INSTRUCTIONS TO FOLLOW: Output each of the entries exactly, skipping every picture they contain.
═══ RECORDS TO PROCESS ═══
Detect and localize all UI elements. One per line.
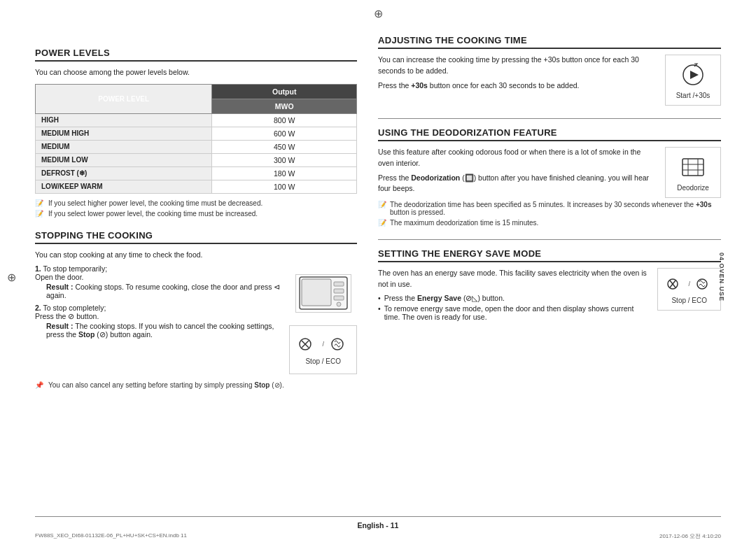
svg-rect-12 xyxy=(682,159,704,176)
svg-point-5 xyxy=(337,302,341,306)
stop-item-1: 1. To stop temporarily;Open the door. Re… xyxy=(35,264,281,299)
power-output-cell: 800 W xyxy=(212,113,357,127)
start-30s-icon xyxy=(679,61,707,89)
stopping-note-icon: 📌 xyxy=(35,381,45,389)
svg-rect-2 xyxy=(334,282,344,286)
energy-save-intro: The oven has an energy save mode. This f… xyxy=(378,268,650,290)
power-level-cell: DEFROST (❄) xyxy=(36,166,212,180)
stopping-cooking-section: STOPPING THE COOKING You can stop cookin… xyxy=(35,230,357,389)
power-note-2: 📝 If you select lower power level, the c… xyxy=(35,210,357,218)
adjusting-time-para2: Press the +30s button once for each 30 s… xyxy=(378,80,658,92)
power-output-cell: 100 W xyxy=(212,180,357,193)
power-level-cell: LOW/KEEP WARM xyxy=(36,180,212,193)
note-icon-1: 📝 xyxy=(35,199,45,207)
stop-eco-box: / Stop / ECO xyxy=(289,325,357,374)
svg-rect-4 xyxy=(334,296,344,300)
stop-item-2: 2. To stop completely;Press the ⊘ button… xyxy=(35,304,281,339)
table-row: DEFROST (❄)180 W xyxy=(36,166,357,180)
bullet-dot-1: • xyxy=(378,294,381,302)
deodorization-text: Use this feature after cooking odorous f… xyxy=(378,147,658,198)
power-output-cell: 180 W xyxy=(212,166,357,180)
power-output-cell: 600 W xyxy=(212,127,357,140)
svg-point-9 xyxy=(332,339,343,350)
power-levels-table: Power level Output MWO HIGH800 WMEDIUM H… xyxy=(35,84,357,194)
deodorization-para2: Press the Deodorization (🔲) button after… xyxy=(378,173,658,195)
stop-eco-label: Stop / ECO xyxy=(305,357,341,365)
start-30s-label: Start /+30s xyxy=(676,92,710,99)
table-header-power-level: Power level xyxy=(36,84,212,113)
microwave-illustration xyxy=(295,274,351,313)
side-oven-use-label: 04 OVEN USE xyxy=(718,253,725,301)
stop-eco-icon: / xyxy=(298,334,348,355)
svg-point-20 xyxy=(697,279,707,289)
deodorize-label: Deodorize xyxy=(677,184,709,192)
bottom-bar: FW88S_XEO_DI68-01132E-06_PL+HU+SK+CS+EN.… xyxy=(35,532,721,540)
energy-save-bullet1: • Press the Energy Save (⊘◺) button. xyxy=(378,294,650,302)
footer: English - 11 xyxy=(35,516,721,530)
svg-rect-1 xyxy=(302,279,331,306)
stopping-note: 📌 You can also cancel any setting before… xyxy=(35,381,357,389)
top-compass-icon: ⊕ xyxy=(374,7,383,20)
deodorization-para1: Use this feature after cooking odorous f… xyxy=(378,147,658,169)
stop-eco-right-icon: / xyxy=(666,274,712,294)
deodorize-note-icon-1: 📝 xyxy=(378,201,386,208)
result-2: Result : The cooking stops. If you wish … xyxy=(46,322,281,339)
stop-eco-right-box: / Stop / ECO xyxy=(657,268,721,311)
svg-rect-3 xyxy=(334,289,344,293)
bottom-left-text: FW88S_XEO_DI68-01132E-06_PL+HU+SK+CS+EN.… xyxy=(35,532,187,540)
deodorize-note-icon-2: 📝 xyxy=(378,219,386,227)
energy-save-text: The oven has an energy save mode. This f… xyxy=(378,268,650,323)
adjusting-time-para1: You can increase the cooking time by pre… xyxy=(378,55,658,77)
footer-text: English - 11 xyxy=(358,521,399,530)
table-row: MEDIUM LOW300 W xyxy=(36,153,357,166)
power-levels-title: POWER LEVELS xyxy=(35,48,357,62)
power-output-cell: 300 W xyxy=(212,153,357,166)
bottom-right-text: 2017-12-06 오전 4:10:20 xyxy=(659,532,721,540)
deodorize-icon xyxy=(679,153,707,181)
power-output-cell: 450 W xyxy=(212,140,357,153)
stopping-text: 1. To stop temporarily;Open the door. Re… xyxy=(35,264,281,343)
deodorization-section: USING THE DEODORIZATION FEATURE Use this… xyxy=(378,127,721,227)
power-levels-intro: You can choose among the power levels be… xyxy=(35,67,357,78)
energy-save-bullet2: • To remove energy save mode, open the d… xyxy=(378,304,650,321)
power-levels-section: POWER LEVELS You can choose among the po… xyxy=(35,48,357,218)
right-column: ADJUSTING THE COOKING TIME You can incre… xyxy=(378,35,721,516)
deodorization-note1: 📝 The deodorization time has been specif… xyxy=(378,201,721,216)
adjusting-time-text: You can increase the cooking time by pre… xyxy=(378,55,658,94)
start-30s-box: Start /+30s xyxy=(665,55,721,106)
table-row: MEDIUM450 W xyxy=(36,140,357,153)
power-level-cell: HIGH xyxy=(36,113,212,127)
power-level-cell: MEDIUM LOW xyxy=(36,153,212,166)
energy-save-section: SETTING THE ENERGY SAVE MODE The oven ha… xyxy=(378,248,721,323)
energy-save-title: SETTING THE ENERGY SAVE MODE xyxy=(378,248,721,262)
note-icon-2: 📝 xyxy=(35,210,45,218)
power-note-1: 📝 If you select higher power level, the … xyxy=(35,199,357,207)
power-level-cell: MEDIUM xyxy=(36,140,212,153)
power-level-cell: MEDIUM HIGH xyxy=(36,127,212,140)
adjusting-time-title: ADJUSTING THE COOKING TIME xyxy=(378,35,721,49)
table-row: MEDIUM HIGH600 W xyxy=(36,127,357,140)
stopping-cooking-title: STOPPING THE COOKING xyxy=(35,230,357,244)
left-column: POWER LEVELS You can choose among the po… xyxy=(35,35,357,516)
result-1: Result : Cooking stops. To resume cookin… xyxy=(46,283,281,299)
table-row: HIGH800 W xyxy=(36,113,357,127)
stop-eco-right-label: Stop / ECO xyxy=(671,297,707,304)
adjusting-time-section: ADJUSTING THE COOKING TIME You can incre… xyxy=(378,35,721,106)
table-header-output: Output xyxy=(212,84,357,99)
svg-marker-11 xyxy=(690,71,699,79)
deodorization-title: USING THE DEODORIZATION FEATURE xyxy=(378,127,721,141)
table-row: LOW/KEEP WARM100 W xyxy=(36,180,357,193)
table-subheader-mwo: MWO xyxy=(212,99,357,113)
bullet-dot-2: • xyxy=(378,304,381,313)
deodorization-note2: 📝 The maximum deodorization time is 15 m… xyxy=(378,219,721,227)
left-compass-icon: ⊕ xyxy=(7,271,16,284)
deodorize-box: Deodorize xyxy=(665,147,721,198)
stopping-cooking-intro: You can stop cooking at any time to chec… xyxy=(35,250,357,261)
═══
ANSWER TO THIS EXERCISE:
Detect and localize all UI elements. One per line.
svg-rect-12 xyxy=(682,159,704,176)
svg-point-5 xyxy=(337,302,341,306)
stop-item-1: 1. To stop temporarily;Open the door. Re… xyxy=(35,264,281,299)
power-output-cell: 800 W xyxy=(212,113,357,127)
start-30s-icon xyxy=(679,61,707,89)
stopping-note-icon: 📌 xyxy=(35,381,45,389)
svg-rect-2 xyxy=(334,282,344,286)
energy-save-intro: The oven has an energy save mode. This f… xyxy=(378,268,650,290)
power-level-cell: DEFROST (❄) xyxy=(36,166,212,180)
stopping-cooking-section: STOPPING THE COOKING You can stop cookin… xyxy=(35,230,357,389)
power-note-2: 📝 If you select lower power level, the c… xyxy=(35,210,357,218)
adjusting-time-para2: Press the +30s button once for each 30 s… xyxy=(378,80,658,92)
power-output-cell: 100 W xyxy=(212,180,357,193)
power-level-cell: LOW/KEEP WARM xyxy=(36,180,212,193)
note-icon-1: 📝 xyxy=(35,199,45,207)
stop-eco-box: / Stop / ECO xyxy=(289,325,357,374)
svg-rect-4 xyxy=(334,296,344,300)
stop-item-2: 2. To stop completely;Press the ⊘ button… xyxy=(35,304,281,339)
table-row: DEFROST (❄)180 W xyxy=(36,166,357,180)
bullet-dot-1: • xyxy=(378,294,381,302)
deodorization-text: Use this feature after cooking odorous f… xyxy=(378,147,658,198)
power-output-cell: 180 W xyxy=(212,166,357,180)
power-output-cell: 600 W xyxy=(212,127,357,140)
svg-point-9 xyxy=(332,339,343,350)
power-levels-table: Power level Output MWO HIGH800 WMEDIUM H… xyxy=(35,84,357,194)
deodorization-para2: Press the Deodorization (🔲) button after… xyxy=(378,173,658,195)
stop-eco-label: Stop / ECO xyxy=(305,357,341,365)
start-30s-label: Start /+30s xyxy=(676,92,710,99)
table-header-power-level: Power level xyxy=(36,84,212,113)
microwave-illustration xyxy=(295,274,351,313)
side-oven-use-label: 04 OVEN USE xyxy=(718,253,725,301)
stop-eco-icon: / xyxy=(298,334,348,355)
svg-point-20 xyxy=(697,279,707,289)
deodorize-label: Deodorize xyxy=(677,184,709,192)
bottom-bar: FW88S_XEO_DI68-01132E-06_PL+HU+SK+CS+EN.… xyxy=(35,532,721,540)
energy-save-bullet1: • Press the Energy Save (⊘◺) button. xyxy=(378,294,650,302)
footer: English - 11 xyxy=(35,516,721,530)
svg-rect-1 xyxy=(302,279,331,306)
stopping-note: 📌 You can also cancel any setting before… xyxy=(35,381,357,389)
top-compass-icon: ⊕ xyxy=(374,7,383,20)
deodorization-para1: Use this feature after cooking odorous f… xyxy=(378,147,658,169)
stop-eco-right-icon: / xyxy=(666,274,712,294)
deodorize-note-icon-1: 📝 xyxy=(378,201,386,208)
result-2: Result : The cooking stops. If you wish … xyxy=(46,322,281,339)
stop-eco-right-box: / Stop / ECO xyxy=(657,268,721,311)
svg-rect-3 xyxy=(334,289,344,293)
bottom-left-text: FW88S_XEO_DI68-01132E-06_PL+HU+SK+CS+EN.… xyxy=(35,532,187,540)
deodorize-note-icon-2: 📝 xyxy=(378,219,386,227)
energy-save-text: The oven has an energy save mode. This f… xyxy=(378,268,650,323)
adjusting-time-para1: You can increase the cooking time by pre… xyxy=(378,55,658,77)
footer-text: English - 11 xyxy=(358,521,399,530)
table-row: MEDIUM LOW300 W xyxy=(36,153,357,166)
power-levels-title: POWER LEVELS xyxy=(35,48,357,62)
power-output-cell: 300 W xyxy=(212,153,357,166)
bottom-right-text: 2017-12-06 오전 4:10:20 xyxy=(659,532,721,540)
deodorize-icon xyxy=(679,153,707,181)
power-output-cell: 450 W xyxy=(212,140,357,153)
stopping-text: 1. To stop temporarily;Open the door. Re… xyxy=(35,264,281,343)
deodorization-section: USING THE DEODORIZATION FEATURE Use this… xyxy=(378,127,721,227)
power-levels-intro: You can choose among the power levels be… xyxy=(35,67,357,78)
energy-save-bullet2: • To remove energy save mode, open the d… xyxy=(378,304,650,321)
power-levels-section: POWER LEVELS You can choose among the po… xyxy=(35,48,357,218)
right-column: ADJUSTING THE COOKING TIME You can incre… xyxy=(378,35,721,516)
deodorization-note1: 📝 The deodorization time has been specif… xyxy=(378,201,721,216)
adjusting-time-text: You can increase the cooking time by pre… xyxy=(378,55,658,94)
start-30s-box: Start /+30s xyxy=(665,55,721,106)
table-row: MEDIUM450 W xyxy=(36,140,357,153)
power-level-cell: HIGH xyxy=(36,113,212,127)
power-level-cell: MEDIUM LOW xyxy=(36,153,212,166)
energy-save-section: SETTING THE ENERGY SAVE MODE The oven ha… xyxy=(378,248,721,323)
energy-save-title: SETTING THE ENERGY SAVE MODE xyxy=(378,248,721,262)
note-icon-2: 📝 xyxy=(35,210,45,218)
power-note-1: 📝 If you select higher power level, the … xyxy=(35,199,357,207)
power-level-cell: MEDIUM xyxy=(36,140,212,153)
power-level-cell: MEDIUM HIGH xyxy=(36,127,212,140)
adjusting-time-title: ADJUSTING THE COOKING TIME xyxy=(378,35,721,49)
table-row: MEDIUM HIGH600 W xyxy=(36,127,357,140)
stopping-cooking-title: STOPPING THE COOKING xyxy=(35,230,357,244)
left-column: POWER LEVELS You can choose among the po… xyxy=(35,35,357,516)
result-1: Result : Cooking stops. To resume cookin… xyxy=(46,283,281,299)
table-row: HIGH800 W xyxy=(36,113,357,127)
stop-eco-right-label: Stop / ECO xyxy=(671,297,707,304)
adjusting-time-section: ADJUSTING THE COOKING TIME You can incre… xyxy=(378,35,721,106)
table-header-output: Output xyxy=(212,84,357,99)
svg-marker-11 xyxy=(690,71,699,79)
deodorization-title: USING THE DEODORIZATION FEATURE xyxy=(378,127,721,141)
table-row: LOW/KEEP WARM100 W xyxy=(36,180,357,193)
table-subheader-mwo: MWO xyxy=(212,99,357,113)
bullet-dot-2: • xyxy=(378,304,381,313)
deodorization-note2: 📝 The maximum deodorization time is 15 m… xyxy=(378,219,721,227)
left-compass-icon: ⊕ xyxy=(7,271,16,284)
deodorize-box: Deodorize xyxy=(665,147,721,198)
stopping-cooking-intro: You can stop cooking at any time to chec… xyxy=(35,250,357,261)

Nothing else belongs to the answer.